I came of age right as the Internet was taking off. But I've started watching classic movies and TV and I think the "information at my fingertips" effect is something that has happened so gradually I don't think we really appreciate it's impact fully, even pre-LLM. One recent TV episode from the '90s had one character tell another to travel to the state capital and find and photocopy dead-tree legal references, which was expected to take a day. My world today is radically different in a number of ways:

  • State laws are pretty easily accessible via the internet. I'm not sure how the minutia of laws were well-known back then. Are our laws themselves different (or enforced differently) because the lay public can be expected to review, say, health code requirements for a restaurant?

  • Computerized text is much more readily searchable. If I have a very specific question, I can find key words with ctrl-f rather than depending on a precompiled index. The amount of information I need to keep in my brain is no longer things like exact quotes, just enough to find the important bits back quickly. The computer already put a bunch of white-collar workers out of jobs, just gradually: nobody needs an army of accountants with calculators to crunch quarterly reports. Or humans employed to manually compute solutions to math problems.
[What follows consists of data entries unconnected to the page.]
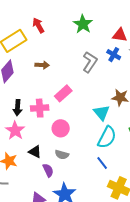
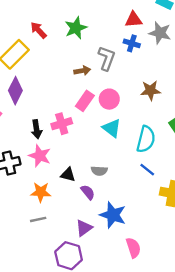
green star: (83, 24) -> (76, 28), moved, turned 30
brown arrow: (42, 65) -> (82, 71), moved
cyan triangle: (102, 113) -> (112, 128), moved
pink circle: (61, 128) -> (109, 99), moved

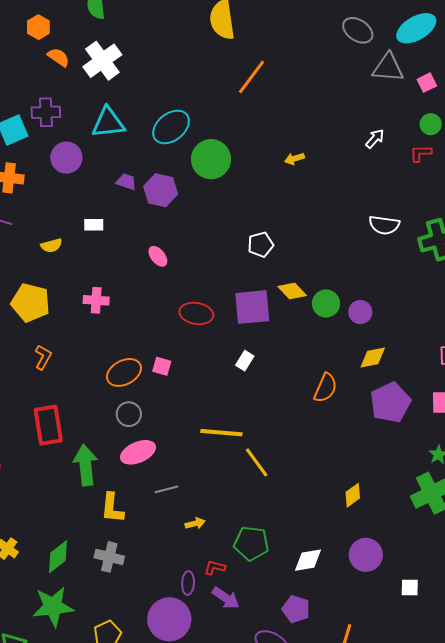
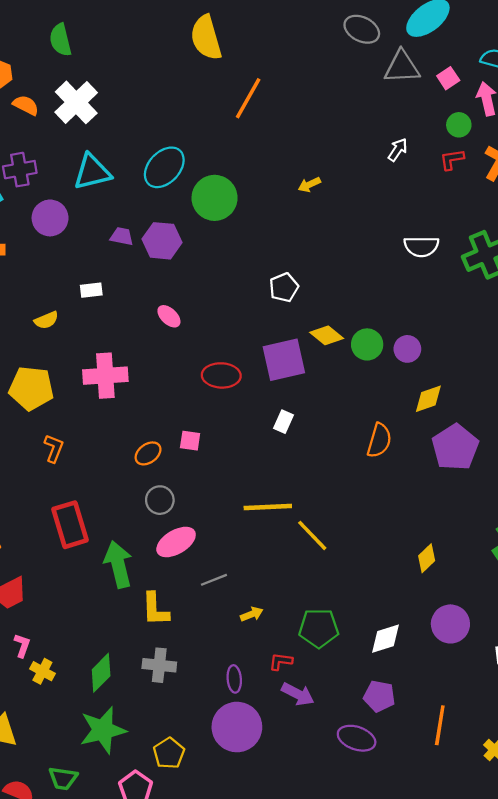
pink cross: (96, 300) -> (105, 376), size x1.5
orange ellipse: (124, 372) -> (148, 453), size x0.7
purple ellipse: (188, 583) -> (234, 679), moved

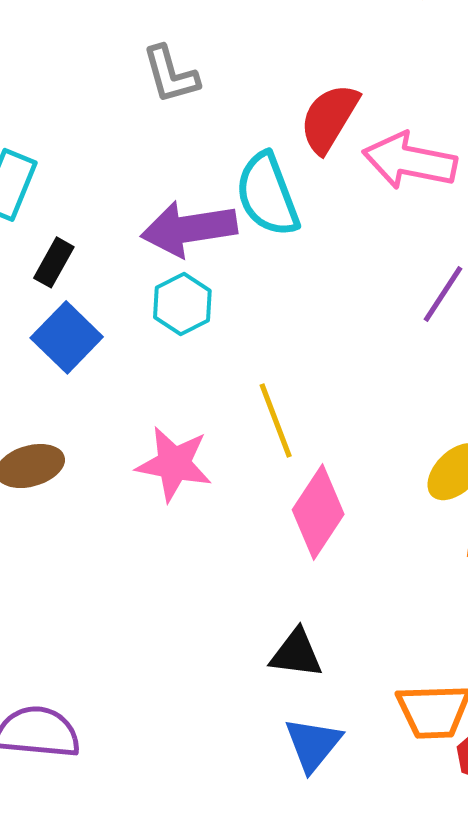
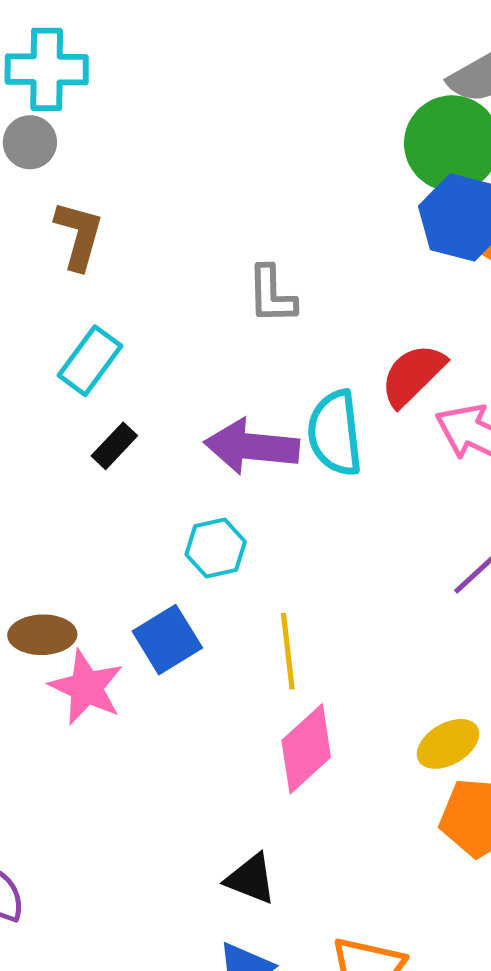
cyan hexagon: (182, 304) -> (216, 548), moved
blue square: (67, 337) -> (167, 640), moved
pink star: (174, 464) -> (86, 687), moved

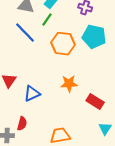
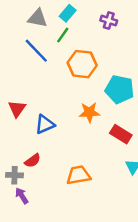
cyan pentagon: (94, 37) -> (120, 89), moved
red semicircle: (22, 124) -> (33, 161), turned 40

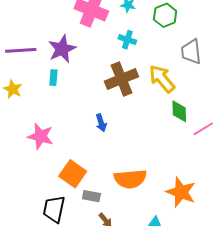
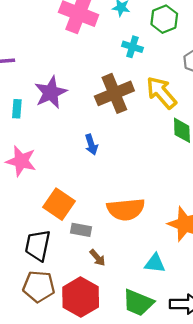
cyan cross: (127, 40) -> (132, 47), moved
purple star: (62, 49) -> (51, 92), moved
cyan rectangle: (53, 78) -> (17, 109), moved

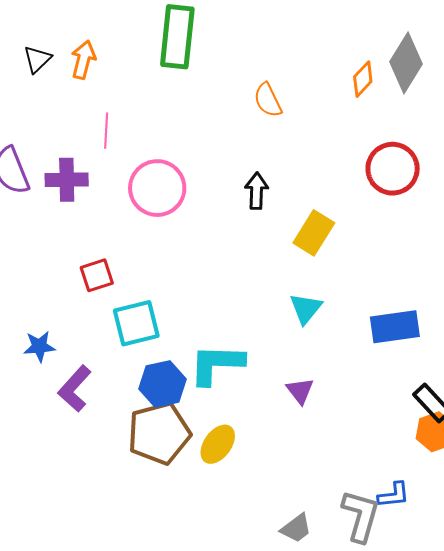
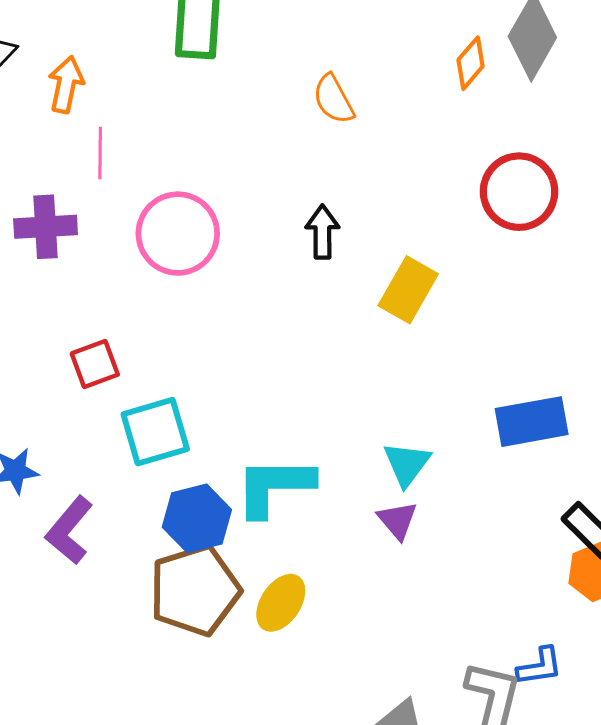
orange arrow: (83, 60) -> (66, 85), moved
cyan triangle: (306, 308) -> (407, 464), moved

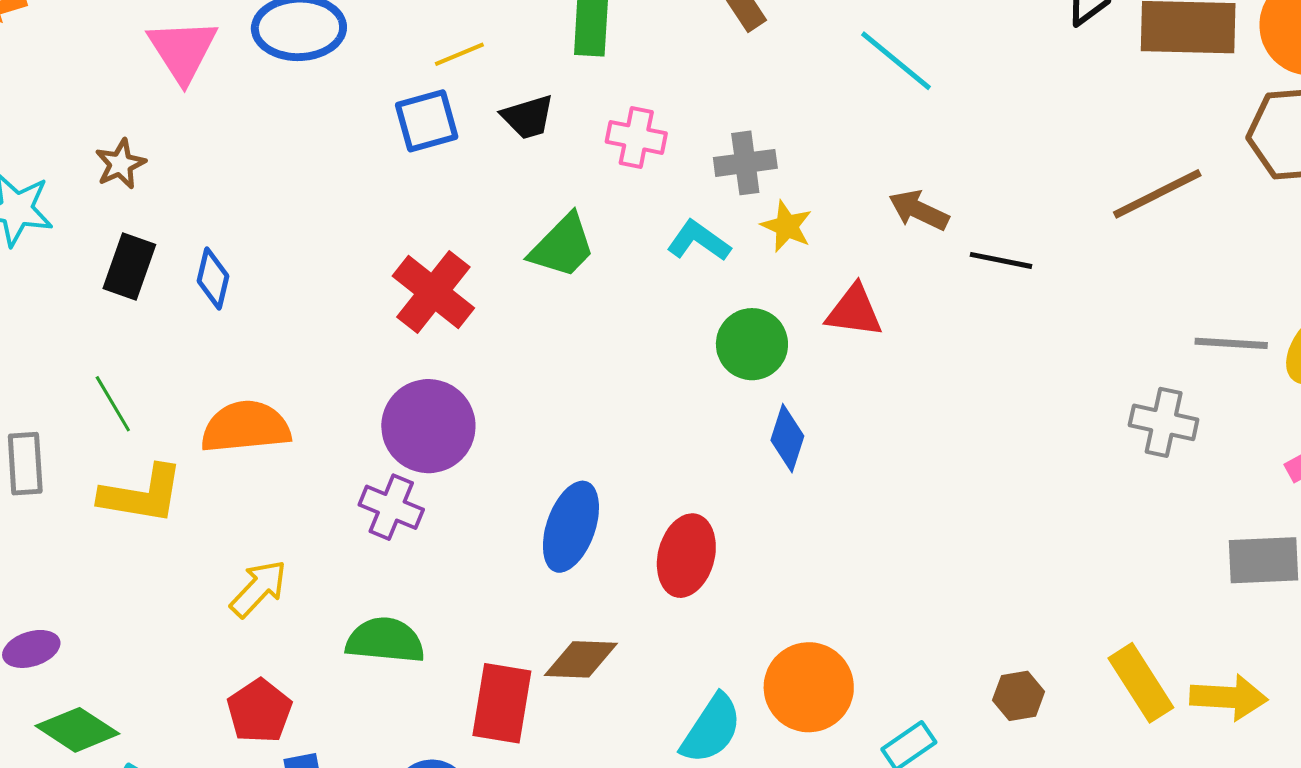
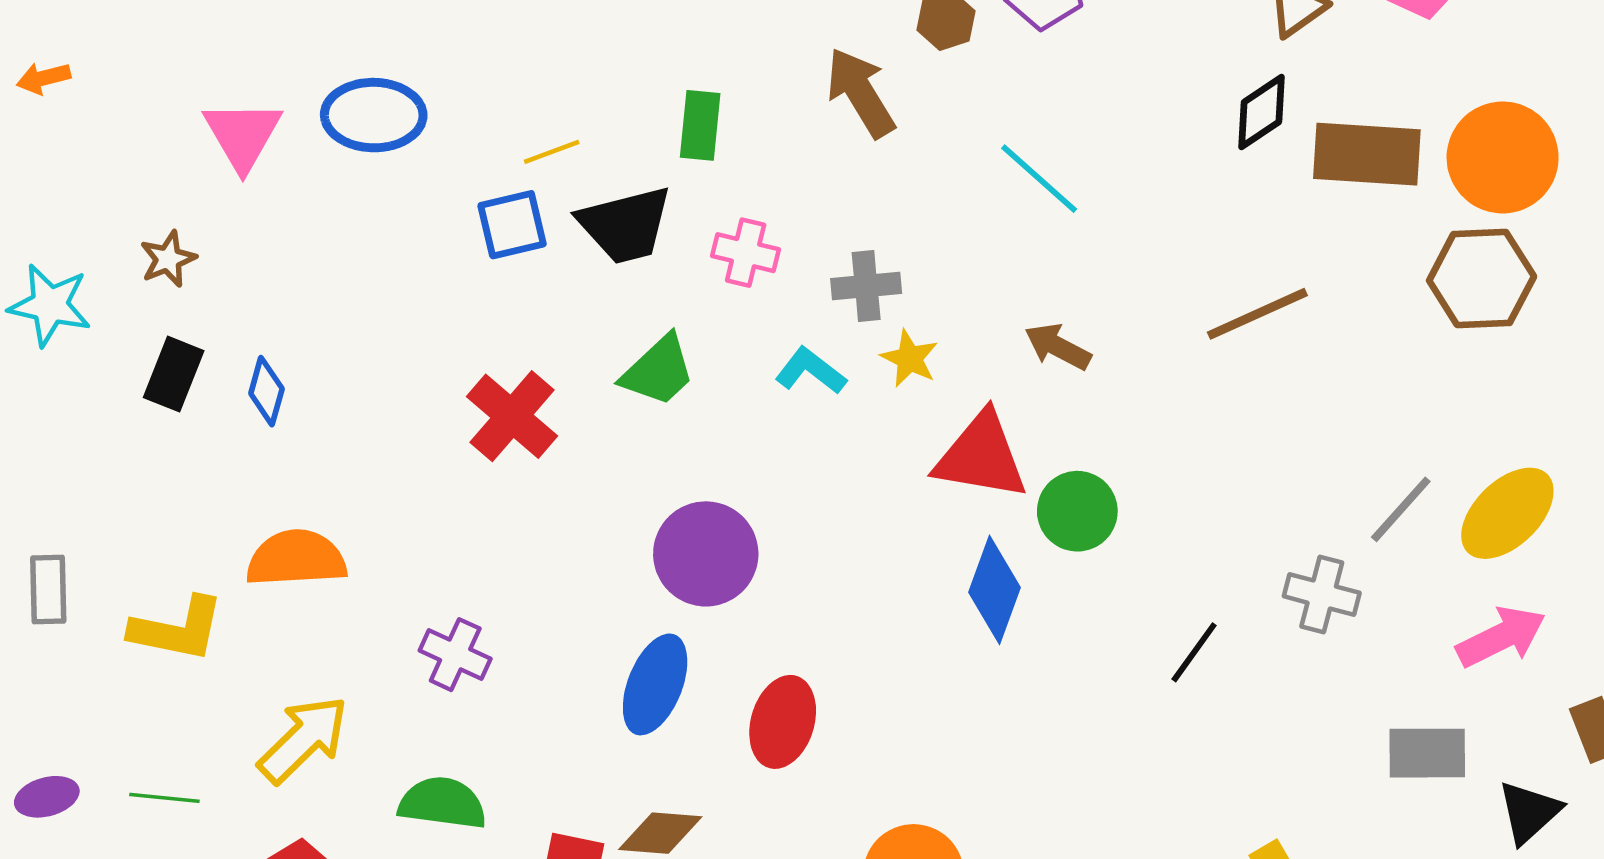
black trapezoid: (528, 117) -> (625, 225), size x1.6
brown line: (1157, 194) -> (1257, 314), moved
black line: (1001, 260) -> (1194, 652), moved, turned -68
red triangle: (854, 311) -> (981, 456), size x1.5
gray line: (1231, 343) -> (1401, 509), turned -54
green circle: (752, 344) -> (1077, 511), moved
green line: (113, 404) -> (164, 798), moved, turned -56
purple circle: (428, 426) -> (706, 554), moved
blue diamond: (787, 438) -> (995, 590), moved, size x1.4
yellow arrow: (258, 588) -> (303, 739), size x1.4

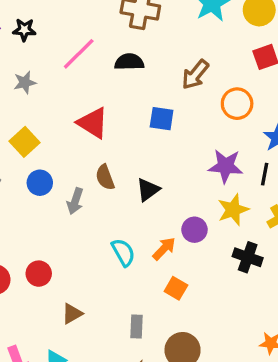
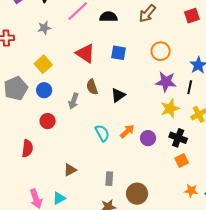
brown arrow: (195, 75) -> (147, 13), moved
orange circle: (237, 104) -> (161, 51), moved
blue square: (162, 119) -> (118, 53), moved
blue circle: (40, 183) -> (44, 90), moved
purple circle: (194, 230) -> (148, 138), moved
red circle: (39, 274) -> (48, 121), moved
orange square: (176, 288) -> (182, 161), moved, turned 32

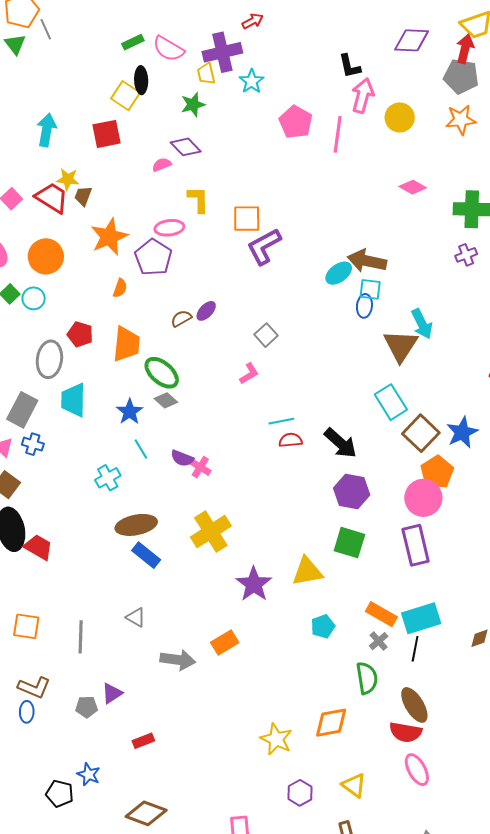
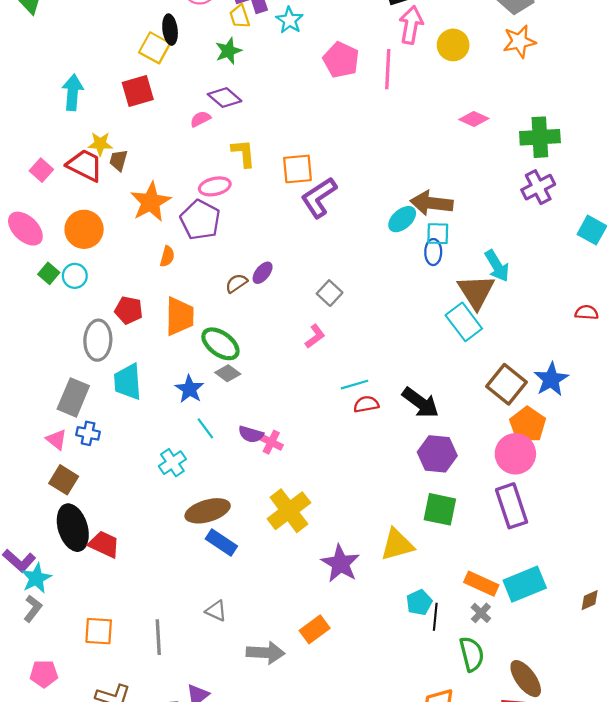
purple cross: (466, 255) -> (538, 187), size x1.4
cyan rectangle: (391, 402) -> (464, 322), moved
black line: (415, 649) -> (435, 617), moved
  • The Internet is now readily accessible on-the-go. Pre-iPhone (or maybe Blackberry), Internet resources required (I remember this) finding a computer to access. So the Internet couldn't easily settle arguments in real conversation. The vibe is different, and at least in my circles, it seems like the expectation of precision in claims is much higher. IRL political arguments didn't go straight to citing specific claims quite the same way.

I sometimes feel overwhelmed trying to grasp the scope of the changes even within my own lifetime, and I find myself wondering things like what my grandfather did day-to-day as an engineer. These days it's mostly a desk job for me, but I don't even know what I'd be expected to do if you took away my computer: it'd be such a different world.

I'm not sure how the minutia of laws were well-known back then.

Maybe I'm misunderstanding the question, but laws are organized into books that are indexed. You look up the relevant statute, search for the right section, and then read a few paragraphs describing the law. If you need to know the details of case lawyer, you consult a lawyer. They go to law school and read relevant cases to know how judges are likely to rule on similar future cases.

You still need lawyers to do this because ctrl-f doesn't return a list of all the relevant legal principles from all the relevant cases.

There also has been a massive explosion in the number and complexity of laws since the word processor was invented.

There also has been a massive explosion in the number and complexity of laws since the word processor was invented.

This is, I think, the answer I was looking for. Ctrl-F doesn't find everything (I've had to search non-indexed dead-tree books before), but it's a huge force multiplier.